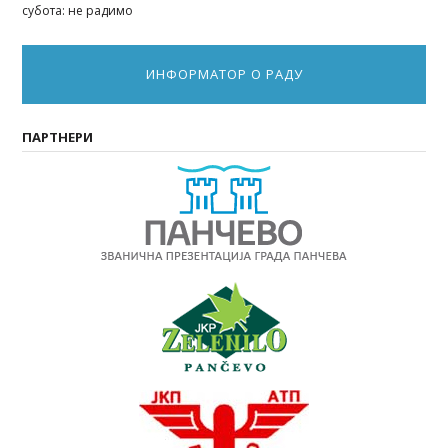
субота: не радимо
ИНФОРМАТОР О РАДУ
ПАРТНЕРИ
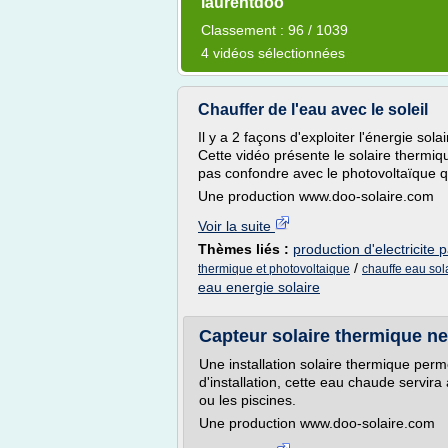
laurentdoo
Classement : 96 / 1039
4 vidéos sélectionnées
Chauffer de l'eau avec le soleil
Il y a 2 façons d'exploiter l'énergie sola
Cette vidéo présente le solaire thermiq
pas confondre avec le photovoltaïque qui
Une production www.doo-solaire.com
Voir la suite
Thèmes liés :
production d'electricite p
/
thermique et photovoltaique
chauffe eau sol
eau energie solaire
Capteur solaire thermique ne
Une installation solaire thermique perm
d'installation, cette eau chaude servira 
ou les piscines.
Une production www.doo-solaire.com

__________

▶ **Required work**: The response should contain every record above exactly as written, and none of the pictures.

▶ **Reply to the task**:
субота: не радимо
ИНФОРМАТОР О РАДУ
ПАРТНЕРИ
laurentdoo
Classement : 96 / 1039
4 vidéos sélectionnées
Chauffer de l'eau avec le soleil
Il y a 2 façons d'exploiter l'énergie sola
Cette vidéo présente le solaire thermiq
pas confondre avec le photovoltaïque qui
Une production www.doo-solaire.com
Voir la suite
Thèmes liés :
production d'electricite p
/
thermique et photovoltaique
chauffe eau sol
eau energie solaire
Capteur solaire thermique ne
Une installation solaire thermique perm
d'installation, cette eau chaude servira 
ou les piscines.
Une production www.doo-solaire.com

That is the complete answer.